**Task to carry out:** An exact copy of every record is needed, with the pictures left out.

Saved data entries
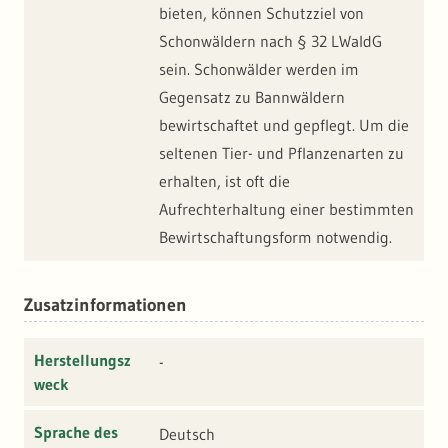
bieten, können Schutzziel von
Schonwäldern nach § 32 LWaldG
sein. Schonwälder werden im
Gegensatz zu Bannwäldern
bewirtschaftet und gepflegt. Um die
seltenen Tier- und Pflanzenarten zu
erhalten, ist oft die
Aufrechterhaltung einer bestimmten
Bewirtschaftungsform notwendig.
Zusatzinformationen
Herstellungsz
-
weck
Sprache des
Deutsch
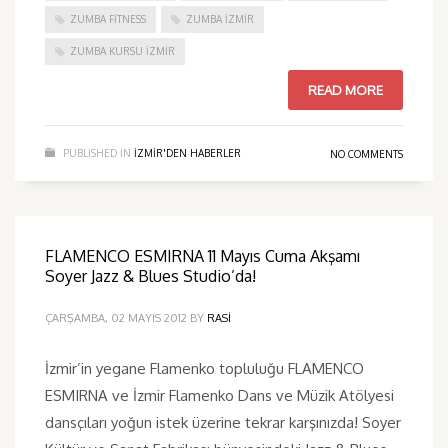
ZUMBA FITNESS
ZUMBA İZMIR
ZUMBA KURSU İZMIR
READ MORE
PUBLISHED IN
IZMIR'DEN HABERLER
NO COMMENTS
FLAMENCO ESMIRNA 11 Mayıs Cuma Akşamı
Soyer Jazz & Blues Studio’da!
ÇARŞAMBA, 02 MAYIS 2012
BY
RASI
İzmir’in yegane Flamenko topluluğu FLAMENCO
ESMIRNA ve İzmir Flamenko Dans ve Müzik Atölyesi
dansçıları yoğun istek üzerine tekrar karşınızda! Soyer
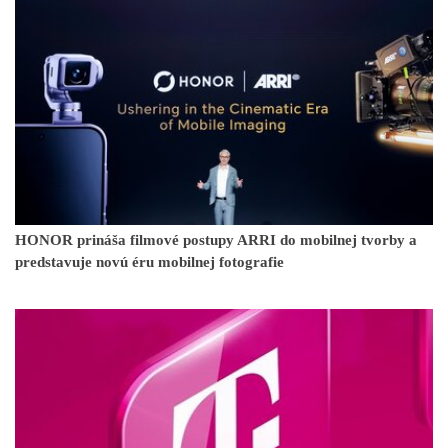
HONOR prináša filmové postupy ARRI do mobilnej tvorby a
predstavuje novú éru mobilnej fotografie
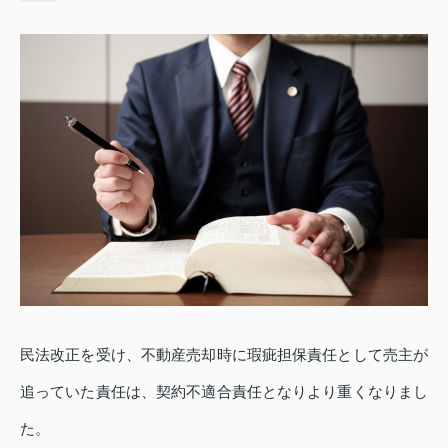
民法改正を受け、不動産売却時に瑕疵担保責任として売主が
追っていた責任は、契約不適合責任となりより重くなりまし
た。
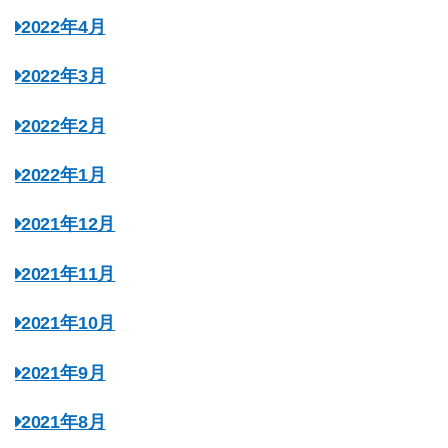
2022年4月
2022年3月
2022年2月
2022年1月
2021年12月
2021年11月
2021年10月
2021年9月
2021年8月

**Response to the exercise:**
bieten, können Schutzziel von
Schonwäldern nach § 32 LWaldG
sein. Schonwälder werden im
Gegensatz zu Bannwäldern
bewirtschaftet und gepflegt. Um die
seltenen Tier- und Pflanzenarten zu
erhalten, ist oft die
Aufrechterhaltung einer bestimmten
Bewirtschaftungsform notwendig.
Zusatzinformationen
Herstellungsz
-
weck
Sprache des
Deutsch
ZUMBA FITNESS
ZUMBA İZMIR
ZUMBA KURSU İZMIR
READ MORE
PUBLISHED IN
IZMIR'DEN HABERLER
NO COMMENTS
FLAMENCO ESMIRNA 11 Mayıs Cuma Akşamı
Soyer Jazz & Blues Studio’da!
ÇARŞAMBA, 02 MAYIS 2012
BY
RASI
İzmir’in yegane Flamenko topluluğu FLAMENCO
ESMIRNA ve İzmir Flamenko Dans ve Müzik Atölyesi
dansçıları yoğun istek üzerine tekrar karşınızda! Soyer
HONOR prináša filmové postupy ARRI do mobilnej tvorby a
predstavuje novú éru mobilnej fotografie
民法改正を受け、不動産売却時に瑕疵担保責任として売主が
追っていた責任は、契約不適合責任となりより重くなりまし
た。
2022年4月
2022年3月
2022年2月
2022年1月
2021年12月
2021年11月
2021年10月
2021年9月
2021年8月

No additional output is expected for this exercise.